Repeat the records word for word, excluding any picture.

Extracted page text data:

★ ★ ★ ★

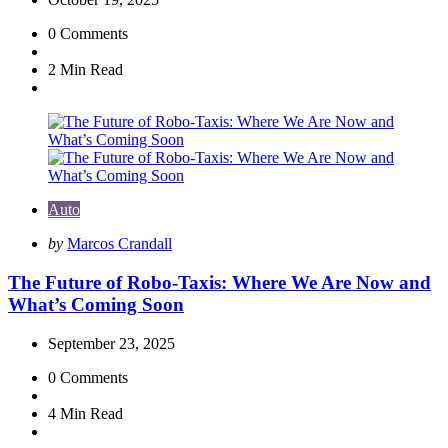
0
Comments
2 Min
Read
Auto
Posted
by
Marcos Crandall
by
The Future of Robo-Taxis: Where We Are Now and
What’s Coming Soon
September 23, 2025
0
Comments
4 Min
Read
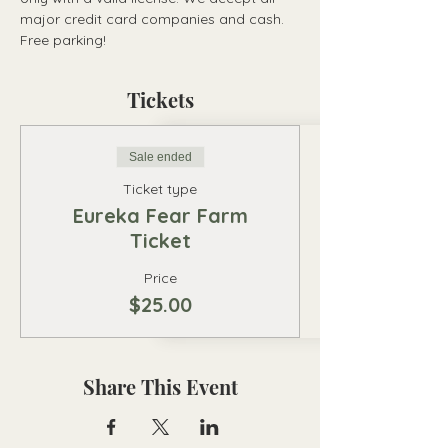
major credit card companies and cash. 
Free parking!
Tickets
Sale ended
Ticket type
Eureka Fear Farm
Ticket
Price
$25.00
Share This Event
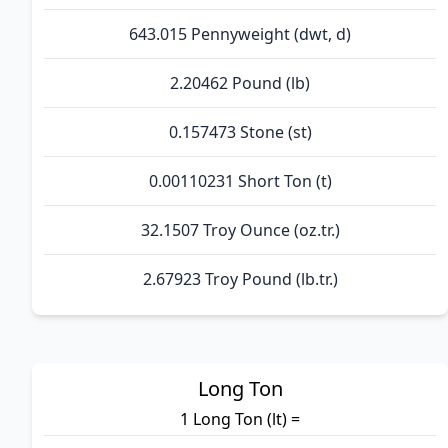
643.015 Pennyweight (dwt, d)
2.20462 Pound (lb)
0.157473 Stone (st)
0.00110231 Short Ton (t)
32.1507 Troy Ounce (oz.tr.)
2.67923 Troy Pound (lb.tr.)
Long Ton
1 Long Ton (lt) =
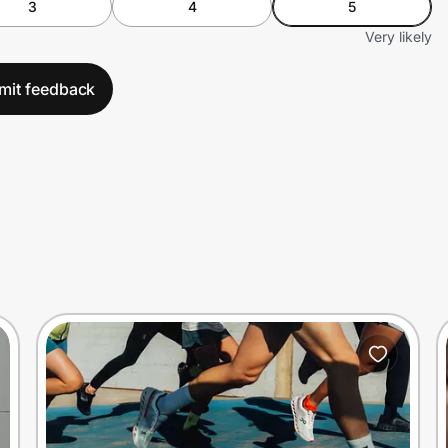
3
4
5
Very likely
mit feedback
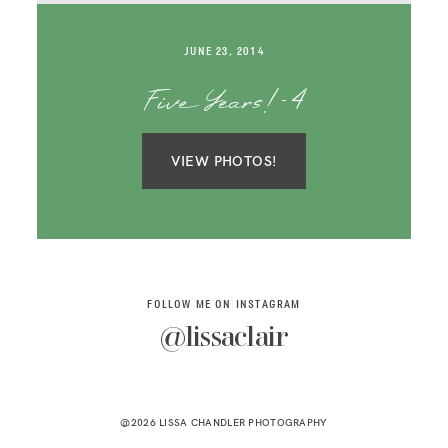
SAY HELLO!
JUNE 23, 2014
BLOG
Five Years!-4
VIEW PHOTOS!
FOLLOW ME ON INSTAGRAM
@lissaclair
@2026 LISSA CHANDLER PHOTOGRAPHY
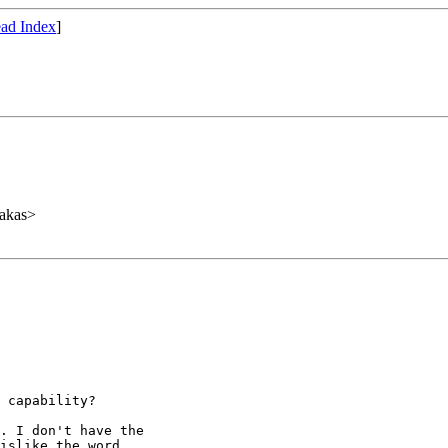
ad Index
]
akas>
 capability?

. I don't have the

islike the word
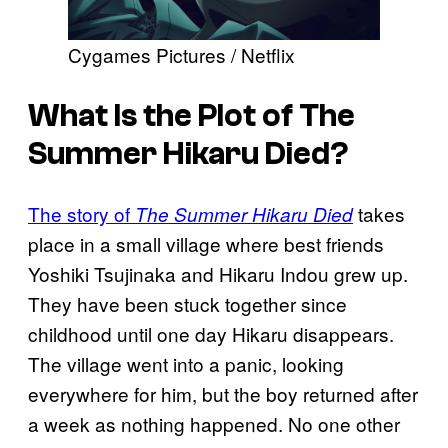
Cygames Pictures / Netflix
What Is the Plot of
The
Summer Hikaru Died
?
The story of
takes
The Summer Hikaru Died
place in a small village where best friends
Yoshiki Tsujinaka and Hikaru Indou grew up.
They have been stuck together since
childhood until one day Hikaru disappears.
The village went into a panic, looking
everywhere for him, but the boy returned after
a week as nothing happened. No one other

★ ★ ★ ★

» **SOLUTION TO THIS TASK**:
0
Comments
2 Min
Read
Auto
Posted
by
Marcos Crandall
by
The Future of Robo-Taxis: Where We Are Now and
What’s Coming Soon
September 23, 2025
0
Comments
4 Min
Read
major credit card companies and cash. 
Free parking!
Tickets
Sale ended
Ticket type
Eureka Fear Farm
Ticket
Price
$25.00
Share This Event
643.015 Pennyweight (dwt, d)
2.20462 Pound (lb)
0.157473 Stone (st)
0.00110231 Short Ton (t)
32.1507 Troy Ounce (oz.tr.)
2.67923 Troy Pound (lb.tr.)
Long Ton
1 Long Ton (lt) =
3
4
5
Very likely
mit feedback
SAY HELLO!
JUNE 23, 2014
BLOG
Five Years!-4
VIEW PHOTOS!
FOLLOW ME ON INSTAGRAM
@lissaclair
@2026 LISSA CHANDLER PHOTOGRAPHY
ad Index
]
akas>
 capability?

. I don't have the

islike the word
Cygames Pictures / Netflix
What Is the Plot of
The
Summer Hikaru Died
?
The story of
takes
The Summer Hikaru Died
place in a small village where best friends
Yoshiki Tsujinaka and Hikaru Indou grew up.
They have been stuck together since
childhood until one day Hikaru disappears.
The village went into a panic, looking
everywhere for him, but the boy returned after
a week as nothing happened. No one other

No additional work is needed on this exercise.